Are Tests Specs?

I've presented TDD concepts many times to many different audiences. Usually I can answer questions about coding, but sometimes I'm thinking about something else. I tend to think better in front of a keyboard and some code, and sometimes I can't visualize what an audience member is asking. That happened to me last week, when an audience member said you couldn't effectively test blah-blah-blah and have that test work as a "readable specification," because blah-blah-blah.

At the time, the best I could think of to say is that sometimes there are things that just aren't effective to test in TDD. That's true. Some algorithms take way too long to execute with any set of data. Sometimes there are concepts that just don't lend well to coding them as "specs by example." But these examples are rare.

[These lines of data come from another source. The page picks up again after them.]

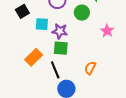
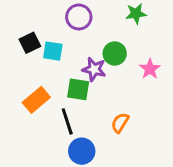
black square: (22, 11) -> (30, 43), moved
green circle: (82, 13) -> (115, 54), moved
purple star: (60, 31) -> (94, 69), moved

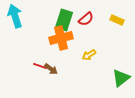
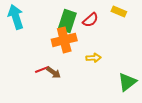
yellow rectangle: (117, 20) -> (119, 12), moved
yellow arrow: (89, 55) -> (94, 58), turned -152
red line: (40, 66) -> (42, 69), turned -40

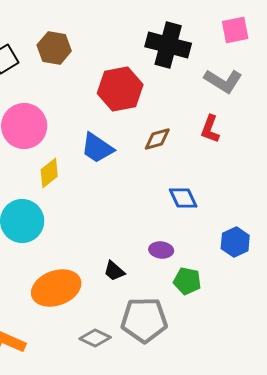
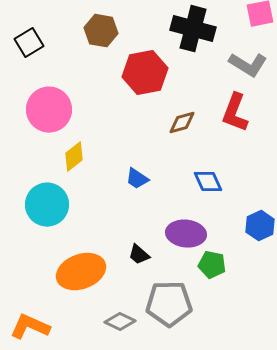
brown hexagon: (54, 48) -> (101, 31), moved
red L-shape: (210, 129) -> (235, 113), size x1.4
blue trapezoid: (97, 148) -> (137, 179), moved, size x0.7
purple ellipse: (161, 250) -> (186, 234), size x1.6

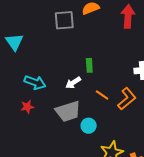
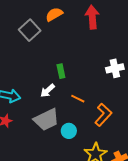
gray square: (64, 20) -> (30, 30), turned -30
orange L-shape: (127, 99) -> (103, 115), moved

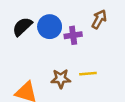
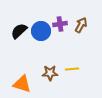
purple cross: (73, 35) -> (60, 24), moved

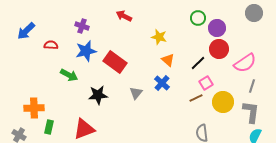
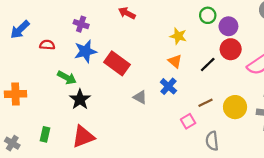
yellow star: (159, 37) -> (178, 36), moved
pink square: (206, 83) -> (188, 121), moved
gray triangle: (136, 93) -> (140, 97), turned -40
black star: (98, 95) -> (80, 99), moved, turned -30
orange cross: (34, 108) -> (16, 94), moved

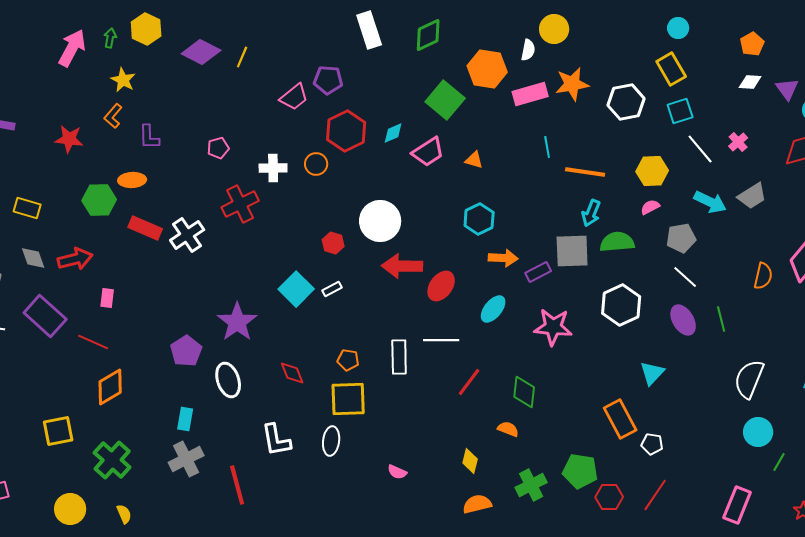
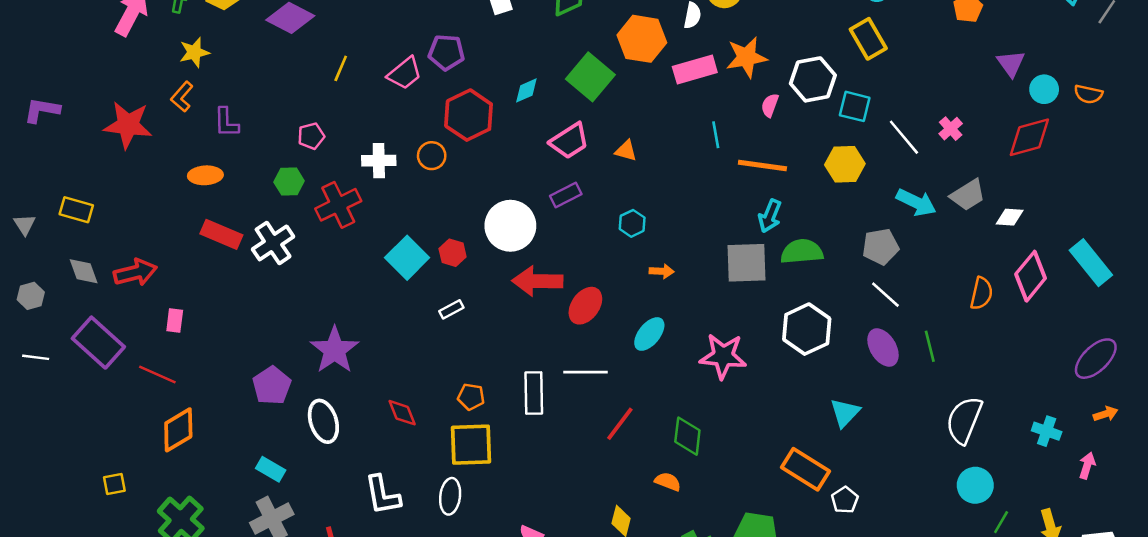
yellow line: (242, 57) -> (341, 68), moved
yellow star: (123, 80) -> (194, 52), turned 30
white diamond: (750, 82) -> (1010, 217), moved
cyan square: (680, 111) -> (855, 106), moved, turned 32
cyan diamond: (393, 133) -> (526, 90), moved
red star: (69, 139) -> (128, 125), size x1.4
green hexagon: (99, 200) -> (289, 181), moved, size x0.7
pink semicircle: (650, 207) -> (770, 105), moved, turned -42
cyan hexagon: (479, 219) -> (632, 223), size x0.7
orange arrow: (503, 258) -> (662, 271), size x0.7
purple rectangle: (538, 272) -> (566, 195), moved
cyan square: (296, 289) -> (407, 258), moved
cyan rectangle: (185, 419) -> (271, 469), turned -70
orange rectangle: (620, 419) -> (806, 469), turned -30
yellow square: (58, 431) -> (114, 484), size x0.6
white pentagon: (652, 444) -> (845, 500), turned 30

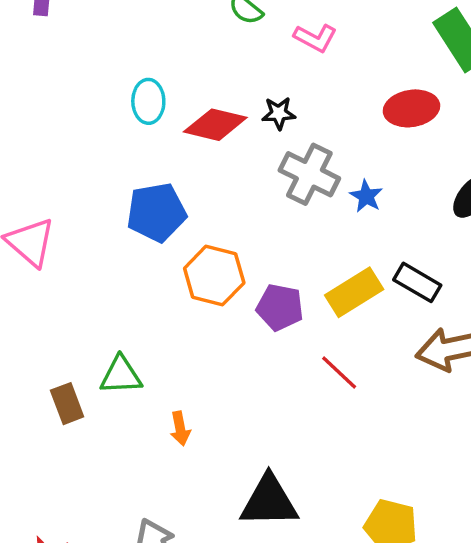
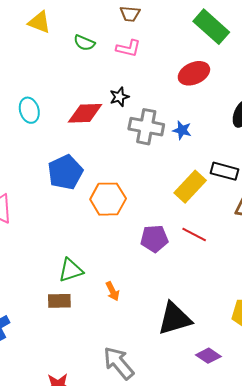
cyan ellipse: (148, 101) -> (29, 110), moved
purple pentagon: (280, 307) -> (154, 239), moved
brown rectangle: (67, 404) -> (59, 301), moved, turned -55

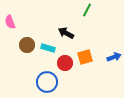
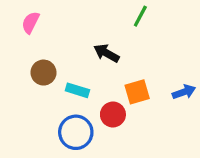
pink semicircle: (10, 22) -> (31, 22), moved, turned 48
cyan rectangle: (48, 48) -> (77, 90), moved
red circle: (65, 63) -> (113, 115), moved

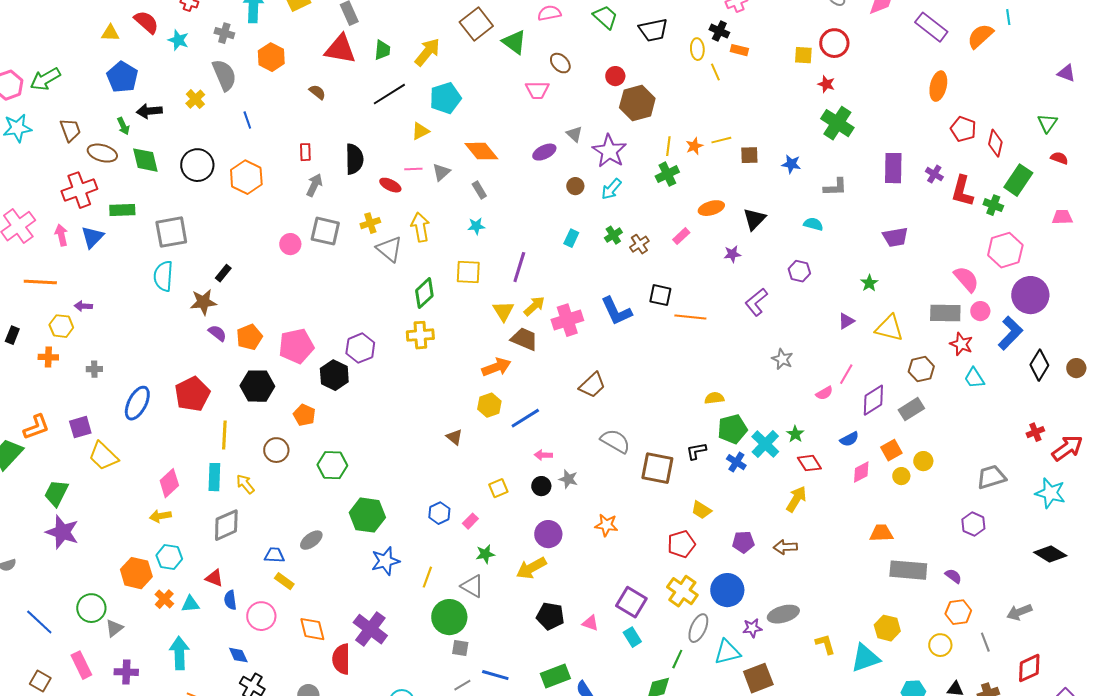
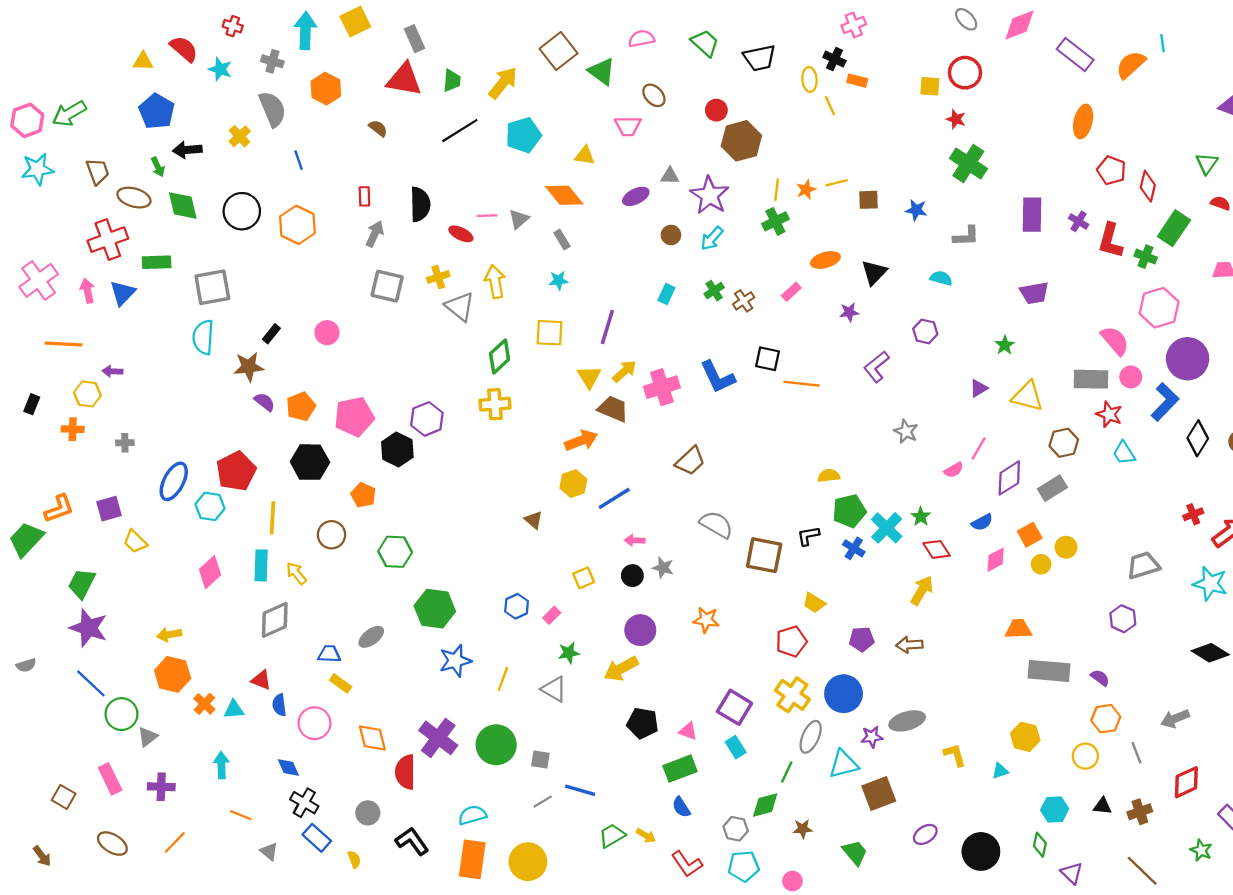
yellow triangle: (420, 131) -> (585, 156), moved, turned 36
gray triangle: (574, 134) -> (670, 176), turned -42
pink circle: (290, 244) -> (327, 333), moved
yellow trapezoid: (103, 456) -> (135, 542), size x0.7
yellow arrow: (160, 516) -> (169, 635), moved
cyan hexagon: (169, 557) -> (210, 506), moved
green circle: (449, 617) -> (496, 745), moved
blue line: (39, 622) -> (91, 683), moved
cyan arrow: (179, 653) -> (221, 765), size x0.7
cyan triangle: (865, 658) -> (1000, 771), size x0.5
green rectangle: (555, 676) -> (680, 769), moved

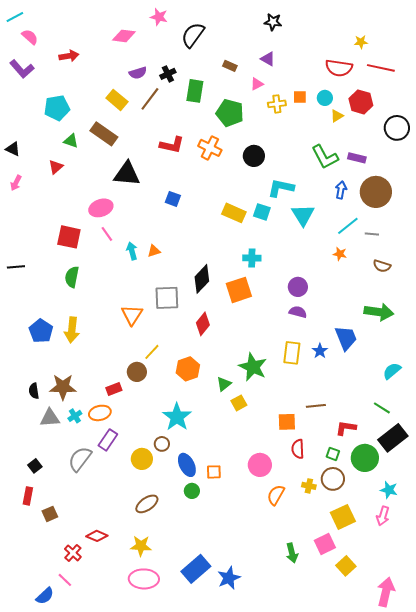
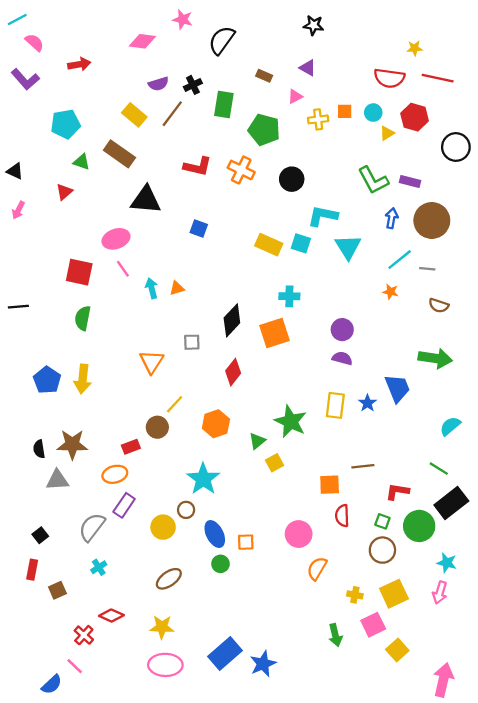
gray square: (167, 298) -> (192, 342), size x0.6
cyan cross: (75, 416) -> (99, 567), moved
yellow cross: (309, 486) -> (355, 595), moved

I can always write write unit tests that are named well and read well from start to finish. By reading both the test name and statements that comprise it, for a set of tests, I have a comprehensive understanding of what the class under test is capable of doing. Further, I have examples that show me how to work with the class under test. And if all its unit tests are passing (which they should pretty much always do), I know that the example code will actually work.

In retrospect, I figured out what the audience member was asking. It was as simple as exponentiation (somehow I heard it as something more complex at the time--my failure). The argument was that it would just be simpler to write a single comment that says, "this method raises x to the power y."

That's a deceptive example. The one-line comment isn't a specification, it's a summary description. If you didn't already know what "raising x to the power y" really meant, that comment would be useless to you. But we all think we know what exponentiation is about. So using exponentation as an example sounds like a good argument against using tests to express specifications. Seemingly, it's simpler to just provide a short comment.

In fact, I doubt most people could recite all the specifics required to completely document exponentiation. Here they are, from Sun's own javadoc for the `Math.pow`

function.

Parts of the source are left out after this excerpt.